In Act 2 Scene 1 on page 393 in my copy of Shakespeare’s “Macbeth”, Macduff tells Macbeth, “That which Macbeth hath back’d Macdougall/Cannot be ill Macbeth hath wag’d:/The violence of either grief or joy/Their own enactures with themselves destroy. ” Macduff means that Macdougall cannot have done anything to Macbeth for Macbeth to kill him, so the only logical assumption is that Macduff did something. The violence of grief would be Lady Macduff’s death and the violence of joy would be the birth of their son.

Also on page 393 in my copy it says, “To flye this danger/It were best for MAttie lay down her life:/While she may Haire Macdougalles of a son,/As great a hope as does Macbeth beguile. ” Macduff means that if Macduff’s wife would die, there would be no heir to the Macduff family line. This makes it seem like Macbeth wants Lady Macduff dead for some reason. This is all evidence of the paradox in Macbeth. Power, control, and authority are demonstrated by Macbeth throughout the play through his interactions with others.

He disregards Coriolanus’ opinions in Act 2 Scene 3 on page 410 in my copy when he says “Be absolute for death. /Either she or thou must go with him this night” because he doesn’t want to hear an opinion from Macduff’s wife. Macbeth also disregards Macduff’s opinion of what Macbeth should do with him after Macbeth accuses Macduff of being a traitor on page 411 in my copy when Macbeth says, “What I have done/That might your nature, honor and exception/Roughly awake, I here proclaim was madness. ” Macbeth is basically saying that he doesn’t care if Macduff hates him for killing his family because it was his fault anyways.

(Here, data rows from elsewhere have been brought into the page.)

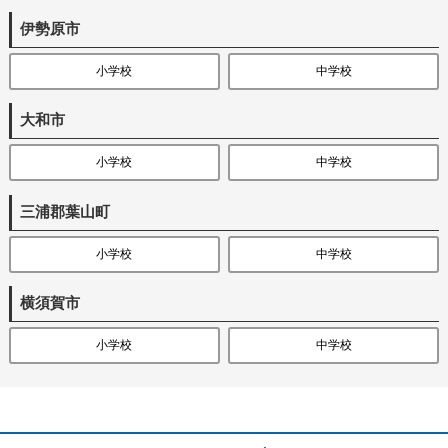
伊勢原市
小学校
中学校
大和市
小学校
中学校
三浦郡葉山町
小学校
中学校
横須賀市
小学校
中学校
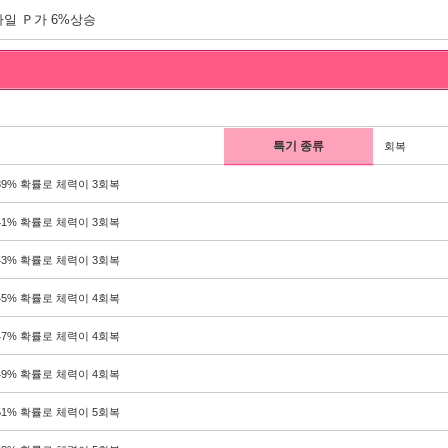
일 Ｐ가 6%상승
특기 종류
회복
39% 확률로 체력이 3회복
41% 확률로 체력이 3회복
43% 확률로 체력이 3회복
45% 확률로 체력이 4회복
47% 확률로 체력이 4회복
49% 확률로 체력이 4회복
51% 확률로 체력이 5회복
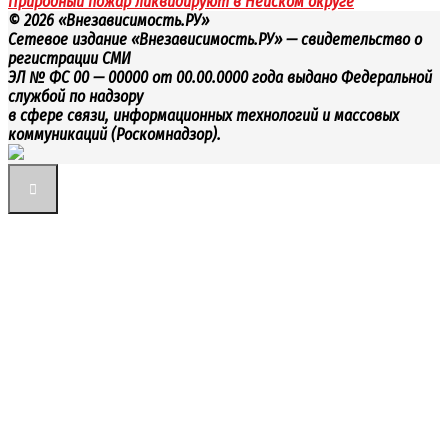
Природный пожар ликвидируют в Нейском округе
© 2026 «Внезависимость.РУ»
Сетевое издание «Внезависимость.РУ» — свидетельство о
регистрации СМИ
ЭЛ № ФС 00 — 00000 от 00.00.0000 года выдано Федеральной
службой по надзору
в сфере связи, информационных технологий и массовых
коммуникаций (Роскомнадзор).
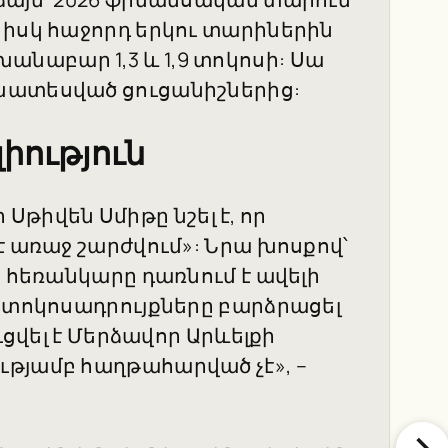
 իսկ հաջորդ երկու տարիներին
նաբար 1,3 և 1,9 տոկոսի: Սա
խատեսված ցուցանիշներից:
իություն
ր Սթիվեն Սմիթը նշել է, որ
է առաջ շարժվում»: Նրա խոսքով՝
ն հեռանկարը դառնում է ավելի
, տոկոսադրույքները բարձրացել
ւցվել է Մերձավոր Արևելքի
թյամբ հաղթահարված չէ», –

In Act 4 Scene 3 on page 432 of my copy it says “Great Glamys, worthy Cawdor! / Greater than both by the all-hail hereafter! / Thy letters have transported me beyond/This ignorant present, and I feel now/The future in the instant” Macbeth is demonstrating power when he says that Macduff can’t do anything to him because he has killed Macduff’s family, with Macduff’s help. Macbeth also demonstrates this when Macduff accuses Macbeth of killing his family on page 434 in my copy with “I shall not sleep nor let mine eyes / Closed shut for all their lulling tunes ere I/Unfix Macbeths’ here. He means that if no one will rest until they kill Macbeth then they would never stop looking for him.

There are many quotes in which power is demonstrated through symbolism throughout the play. The three witches represent Macbeth’s power when Macduff says “And be these juggling fiends no more believ’d,/That palter with us in a double sense;/ That keep the word of promise to our ear/ And break it to our hope” on page 386 in my copy. Macbeth has Macduff’s family killed because Macduff is trying to overthrow Macbeth’s rule over Scotland, but Macbeth is still the King.

On page 387 in my copy Macduff says “He has no children. ” This means that Macdougall will never have an heir and his name dies with him which shows how Macbeth has power over Macdougall’s future because he can kill anyone at any time. Macduff also says “And be these juggling fiends no more believ’d,/That palter with us in a double sense;/ That keep the word of promise to our ear/ And break it to our hope” about Macbeth’s power over Macdougall on page 386 in my copy. Macbeth can change how Macdougall feels about him at any point because Macbeth is the ruler and Macduff is not.

Macbeth has complete control over people with his power which makes him an authoritative figure. This quote by Macduff shows that Macbeth is controlling when he says this on page 386 in my copy, “He has no children. ” This all demonstrates Macbeth’s power through authority and control over others because Macbeth is the King. Macbeth has the ability to kill anyone at any time which makes him very powerful. The paradox in Macbeth lies within Macduff’s love for his family versus Macduff’s hatred of Macbeth, because Macduff hates Macbeth but loves his wife and children enough to risk his life trying to overthrow Macbeth.